> _Exercise directions_
Without including any pictures, reproduce the full listing exactly.

> _Data records_
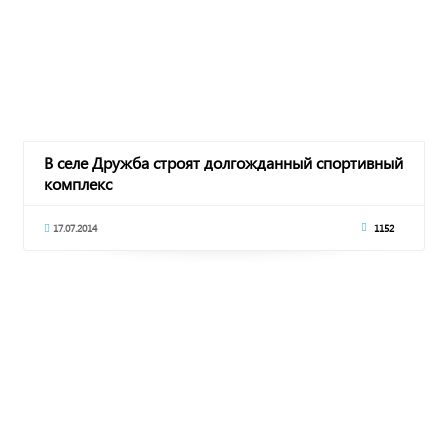
В селе Дружба строят долгожданный спортивный
комплекс
17.07.2014
1152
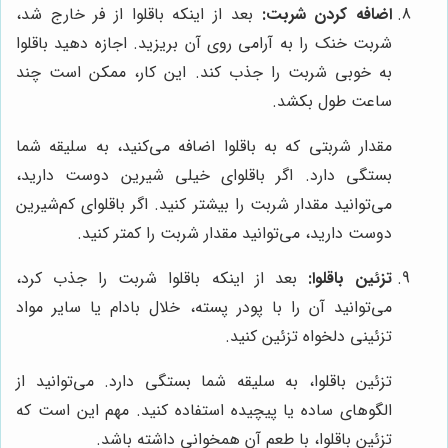
اضافه کردن شربت:
بعد از اینکه باقلوا از فر خارج شد،
شربت خنک را به آرامی روی آن بریزید. اجازه دهید باقلوا
به خوبی شربت را جذب کند. این کار، ممکن است چند
ساعت طول بکشد.
مقدار شربتی که به باقلوا اضافه می‌کنید، به سلیقه شما
بستگی دارد. اگر باقلوای خیلی شیرین دوست دارید،
می‌توانید مقدار شربت را بیشتر کنید. اگر باقلوای کم‌شیرین
دوست دارید، می‌توانید مقدار شربت را کمتر کنید.
تزئین باقلوا:
بعد از اینکه باقلوا شربت را جذب کرد،
می‌توانید آن را با پودر پسته، خلال بادام یا سایر مواد
تزئینی دلخواه تزئین کنید.
تزئین باقلوا، به سلیقه شما بستگی دارد. می‌توانید از
الگوهای ساده یا پیچیده استفاده کنید. مهم این است که
تزئین باقلوا، با طعم آن همخوانی داشته باشد.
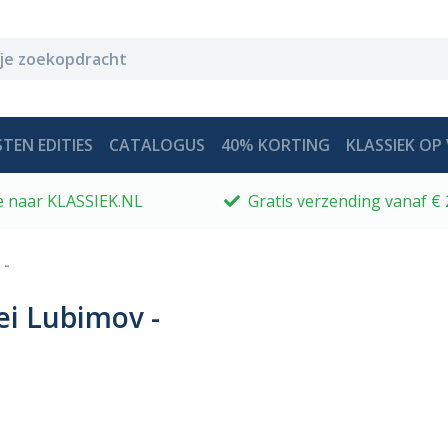
TEN EDITIES
CATALOGUS
40% KORTING
KLASSIEK OP 
 je naar KLASSIEK.NL
Gratis verzending vanaf € 
 -
ei Lubimov -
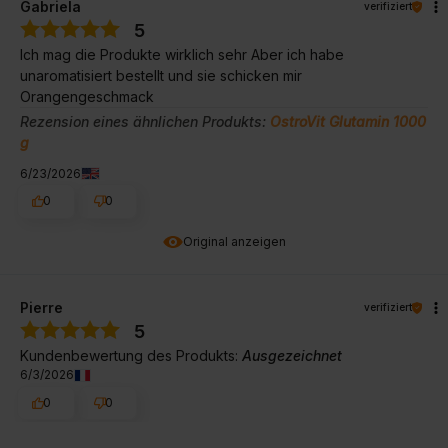
Gabriela
verifiziert
5
Ich mag die Produkte wirklich sehr Aber ich habe
unaromatisiert bestellt und sie schicken mir
Orangengeschmack
Rezension eines ähnlichen Produkts:
OstroVit Glutamin 1000
g
6/23/2026
0
0
Original anzeigen
Pierre
verifiziert
5
Kundenbewertung des Produkts:
Ausgezeichnet
6/3/2026
0
0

> _Solution for this exercise_
В селе Дружба строят долгожданный спортивный
комплекс
17.07.2014
1152
اضافه کردن شربت:
بعد از اینکه باقلوا از فر خارج شد،
شربت خنک را به آرامی روی آن بریزید. اجازه دهید باقلوا
به خوبی شربت را جذب کند. این کار، ممکن است چند
ساعت طول بکشد.
مقدار شربتی که به باقلوا اضافه می‌کنید، به سلیقه شما
بستگی دارد. اگر باقلوای خیلی شیرین دوست دارید،
می‌توانید مقدار شربت را بیشتر کنید. اگر باقلوای کم‌شیرین
دوست دارید، می‌توانید مقدار شربت را کمتر کنید.
تزئین باقلوا:
بعد از اینکه باقلوا شربت را جذب کرد،
می‌توانید آن را با پودر پسته، خلال بادام یا سایر مواد
تزئینی دلخواه تزئین کنید.
تزئین باقلوا، به سلیقه شما بستگی دارد. می‌توانید از
الگوهای ساده یا پیچیده استفاده کنید. مهم این است که
تزئین باقلوا، با طعم آن همخوانی داشته باشد.
TEN EDITIES
CATALOGUS
40% KORTING
KLASSIEK OP 
 je naar KLASSIEK.NL
Gratis verzending vanaf € 
 -
ei Lubimov -
Gabriela
verifiziert
5
Ich mag die Produkte wirklich sehr Aber ich habe
unaromatisiert bestellt und sie schicken mir
Orangengeschmack
Rezension eines ähnlichen Produkts:
OstroVit Glutamin 1000
g
6/23/2026
0
0
Original anzeigen
Pierre
verifiziert
5
Kundenbewertung des Produkts:
Ausgezeichnet
6/3/2026
0
0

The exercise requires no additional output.